Gone are the days of The Giant Stack and hours of uninterrupted reading time, but it's still been a decent summer in my literary world. Here are a few of my favorites (or not):
The Hunger Games - This was one of the those books that kept popping up on the blogs of fellow readers, but I somehow kept putting off reading. I got the impression from its jacket blurb that it was chiefly a work of science fiction, and that's not really my genre (although hello? Which are the only two adult new releases I've seen in the past two years? Star Trek (2009) and Avatar (2010). Maybe I need to re-think my position on sci-fi.) But oh, my friends, this book is really not science fiction at all. In fact, what makes it so gripping, so deliciously page-turning and heart-racing, besides the great writing, characters, and plot, is that one can, with only minor stretching, imagine this dystopia becoming our future reality. The obsession with violence and with voyeurism (now known as "reality TV") that have characterized our culture since at least the days of the gladiators come into full bloom in The Hunger Games, and they're believable. Oh, and there's some romance. But it's not over the top.
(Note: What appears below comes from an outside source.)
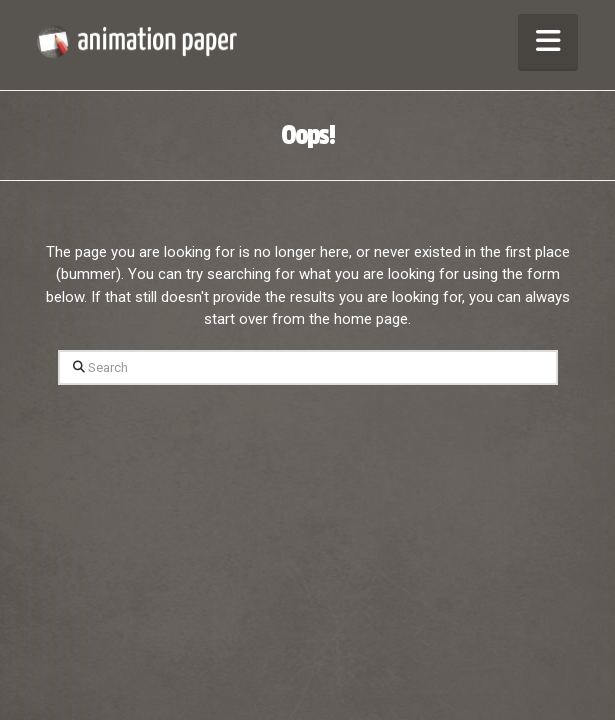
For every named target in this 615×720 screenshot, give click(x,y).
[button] (548, 41)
Hurrah hurrah, this book has a sequel, Catching Fire, which I picked up at the library yesterday, and the conclusion of the trilogy will be out any day. I see late nights and "just one more chapter" dilemmas in my near future. (And that's the sound of me smacking my lips.)
Drive: The Surprising Truth About What Motivates Us - And now for some nonfiction. The premise of this book is that what worked for hundreds of years to get human beings to do stuff -- the need to survive (Motivation 1.0) followed by a system of rewards and punishments (Motivation 2.0) is becoming archaic and fails to respond to part of our makeup that makes us essentially human. That's where Motivation 3.0 comes in. Here's the author, Daniel Pink, explaining the premise: (Y'all, this is a fascinating talk -- worth your time! Here's the link in case my video embedding didn't work. )
It's made me think. What do I do because it's intrinsically satisfying, rather than externally expedient? The big joke, of course, is always that you can't put a price on full-time mother- or parent-hood because you'd have to pay a housekeeper, tutor, nanny, chauffeur, etc. But can we do this job because doing it well is its own reward? In fact, that can be applied to any job or vocation, or even one's Christian walk -- are we doing this because we want the carrot, or because we love, believe in, or get into the flow of something larger than ourselves?
Mr. Pink does make some references to the home environment -- parenting, education -- although his primary focus is on business. I'd love for him to expand on how we apply this with kids, since so much of what we do as a general culture falls into the carrot-and-stick mentality.
But right now, I'm motivated to get my child to taekwondo on time -- and then give blood for the first time ever. Gulp. Shiver. Better bring a good book.